André 3000, half of the beloved rap duo Outkast and obscure flute aficionado, hasn’t released a proper solo rap song since he and Big Boi recorded their final album in 2006. André’s fans have relied on memorable but brief features (his verse on Beyoncé’s “Party”) or barely-there snippets (the two words he sings on Kanye West’s “30 Hours”) to hear the rapper’s velvety voice.

Now it seems fans will have to keep waiting for Dré’s grand return to rap: In an interview with GQ tied to last week’s release of his instrumental flute record “New Blue Sun,” he said it sometimes “feel inauthentic for me to rap because I don’t have anything to talk about in that way.” “I’m 48 years old. Not to say that age is a thing that dictates what you rap about, but in a way it does,” he told GQ. “What do you talk about — I gotta go get a colonoscopy? What do you rap about — my eyesight is going bad?”

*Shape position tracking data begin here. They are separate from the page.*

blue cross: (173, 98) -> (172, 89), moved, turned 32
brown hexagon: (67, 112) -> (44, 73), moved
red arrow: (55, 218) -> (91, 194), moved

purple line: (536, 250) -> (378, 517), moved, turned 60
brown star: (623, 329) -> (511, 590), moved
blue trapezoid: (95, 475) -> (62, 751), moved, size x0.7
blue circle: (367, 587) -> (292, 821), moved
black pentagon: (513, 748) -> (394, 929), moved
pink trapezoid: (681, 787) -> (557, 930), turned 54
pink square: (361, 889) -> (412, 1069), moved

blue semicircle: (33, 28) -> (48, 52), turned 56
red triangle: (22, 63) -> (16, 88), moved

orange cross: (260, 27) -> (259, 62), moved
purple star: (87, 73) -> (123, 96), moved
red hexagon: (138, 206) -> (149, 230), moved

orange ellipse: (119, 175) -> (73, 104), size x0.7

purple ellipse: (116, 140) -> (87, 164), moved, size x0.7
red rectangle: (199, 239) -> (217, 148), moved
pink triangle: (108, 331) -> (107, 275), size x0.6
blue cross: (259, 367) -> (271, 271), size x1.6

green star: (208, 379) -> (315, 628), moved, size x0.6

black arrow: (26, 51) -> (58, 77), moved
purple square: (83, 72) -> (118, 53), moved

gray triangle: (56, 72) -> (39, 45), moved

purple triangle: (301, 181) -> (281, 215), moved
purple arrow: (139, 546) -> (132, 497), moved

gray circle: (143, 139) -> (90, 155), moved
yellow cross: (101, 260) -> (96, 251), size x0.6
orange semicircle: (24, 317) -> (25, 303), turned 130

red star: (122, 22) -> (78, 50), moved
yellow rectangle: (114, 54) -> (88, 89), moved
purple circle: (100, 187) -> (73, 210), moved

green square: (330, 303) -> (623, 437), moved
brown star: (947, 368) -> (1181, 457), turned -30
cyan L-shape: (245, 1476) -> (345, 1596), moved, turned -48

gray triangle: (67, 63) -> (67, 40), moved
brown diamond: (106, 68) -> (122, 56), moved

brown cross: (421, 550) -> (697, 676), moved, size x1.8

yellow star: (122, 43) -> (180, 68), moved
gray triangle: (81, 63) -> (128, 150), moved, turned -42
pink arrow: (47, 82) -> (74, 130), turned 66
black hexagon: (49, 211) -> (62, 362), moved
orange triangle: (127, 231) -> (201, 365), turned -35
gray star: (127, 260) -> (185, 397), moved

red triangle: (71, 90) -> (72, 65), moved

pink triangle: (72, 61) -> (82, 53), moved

Those who have followed the Atlanta favorite since Outkast’s first album nearly 30 years ago would undoubtedly be thrilled to hear Dré rap candidly about aging. But 48 is by no means rap’s retirement age. Genre stalwarts like Jay-Z, Eminem, Missy Elliott, the duos Black Star and Run the Jewels and even former bandmate Big Boi have found material to mine well into their late 40s and early 50s. Others have set rap down to enter new phases of their careers beyond music — Pharrell is leading Louis Vuitton’s men’s division, and Dr. Dre became one of the richest men in rap after he sold his popular headphone brand Beats to Apple for billions of dollars in 2014.